Survivorship Bias
One of the most important concepts in all of investing is “survivorship bias”. Per wikipedia:
In finance, survivorship bias is the tendency for failed companies to be excluded from performance studies because they no longer exist. It often causes the results of studies to skew higher because only companies which were successful enough to survive until the end of the period are included.
You should view any sort of “theory” on stock selection such as value, small-cap, growth, or dividend payers (generally part of the “value” spectrum) as a “sales pitch”. When someone tries to sell you on something, they will use whatever data that is available to support their pitch.
The data that is generally available is in the stock market “raw” data.
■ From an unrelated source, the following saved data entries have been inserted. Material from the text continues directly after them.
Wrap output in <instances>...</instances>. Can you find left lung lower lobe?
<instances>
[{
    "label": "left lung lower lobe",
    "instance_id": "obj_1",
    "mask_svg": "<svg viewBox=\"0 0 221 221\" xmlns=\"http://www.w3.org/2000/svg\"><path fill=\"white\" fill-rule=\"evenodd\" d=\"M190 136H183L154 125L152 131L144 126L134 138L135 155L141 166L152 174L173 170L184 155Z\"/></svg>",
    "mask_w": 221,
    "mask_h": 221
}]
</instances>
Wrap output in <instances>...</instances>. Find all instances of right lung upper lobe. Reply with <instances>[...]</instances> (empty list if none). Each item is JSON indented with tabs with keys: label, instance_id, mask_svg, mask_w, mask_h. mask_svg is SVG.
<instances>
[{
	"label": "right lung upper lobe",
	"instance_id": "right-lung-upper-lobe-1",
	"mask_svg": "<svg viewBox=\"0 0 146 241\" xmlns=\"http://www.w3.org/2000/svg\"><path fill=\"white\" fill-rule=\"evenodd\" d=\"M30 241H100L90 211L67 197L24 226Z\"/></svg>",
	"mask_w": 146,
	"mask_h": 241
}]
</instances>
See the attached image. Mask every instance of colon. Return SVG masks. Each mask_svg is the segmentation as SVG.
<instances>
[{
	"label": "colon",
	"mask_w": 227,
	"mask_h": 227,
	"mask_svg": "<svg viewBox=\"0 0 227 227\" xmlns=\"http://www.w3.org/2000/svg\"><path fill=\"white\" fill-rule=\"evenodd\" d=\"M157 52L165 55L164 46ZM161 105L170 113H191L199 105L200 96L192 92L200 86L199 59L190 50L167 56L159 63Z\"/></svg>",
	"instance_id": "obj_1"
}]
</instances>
You can see the price changes, the dividends, and compare these against your selected group or theory in a variety of ways.
Valuing Dividends
In general, it is more difficult to determine total stock returns (i.e. how successful your proposed theory is) when you include dividends. It is easy to look at the “price” of a stock from 10 years ago and the price of that same stock today and said it “went up 25%” or “went down 25%”. Or, if you owned that stock and are looking for it, that the stock doesn’t exist in the index any more (it went bankrupt, merged with someone else, or went private). Even large and sophisticated investors sometimes forget to include dividends in their calculations.
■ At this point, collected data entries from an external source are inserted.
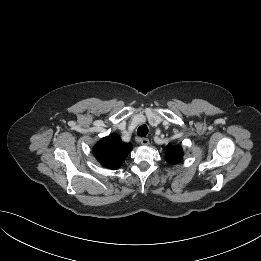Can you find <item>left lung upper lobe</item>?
I'll use <instances>...</instances> for the list:
<instances>
[{
	"instance_id": "obj_1",
	"label": "left lung upper lobe",
	"mask_w": 261,
	"mask_h": 261,
	"mask_svg": "<svg viewBox=\"0 0 261 261\" xmlns=\"http://www.w3.org/2000/svg\"><path fill=\"white\" fill-rule=\"evenodd\" d=\"M166 158L165 160L171 164H176L182 160L183 150L180 145L175 147L167 145L165 148Z\"/></svg>"
}]
</instances>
Dividends are harder because they are payouts to shareholders and then you need to determine what happened with those dividends. For my trust funds, for example, the dividends are received in cash. Then we take the cash and re-invest it periodically, in our case annually. Thus you don’t earn a “return” on that money, other than interest (which used to be significant, but now can essentially be modeled at zero since interest rates are so low) during that time.
For most models used by analysts, dividends paid are assumed to be re-invested in shares. Thus if you receive a dividend of 2%, you essentially now own 2% more in shares, and you also earn dividends on those shares going forward, as well. To make it a bit more complicated, there are taxes that you have to pay when you receive those dividends, so you may want to reduce the effective value of those dividends by 15% (the current taxable rate) or closer to 30% if that exclusion is taken away when the tax laws are changed in 2013. Here is a wikipedia article that reviews the taxation of dividends for individuals.
Dividends are important. Per the “dividends aristocrats” methodology used by the S&P 500 and found here,
Since 1926, dividends have contributed nearly a third of total equity return while capital gains have contributed two-thirds. Sustainable dividend income and capital appreciation potential are both important in determining total return expectations.
For our own portfolios, dividends have brought in a substantial portion of total return. The impact is largest on our biggest funds, portfolio 1 and 2, since they have more stocks and a longer time frame to accumulate dividends.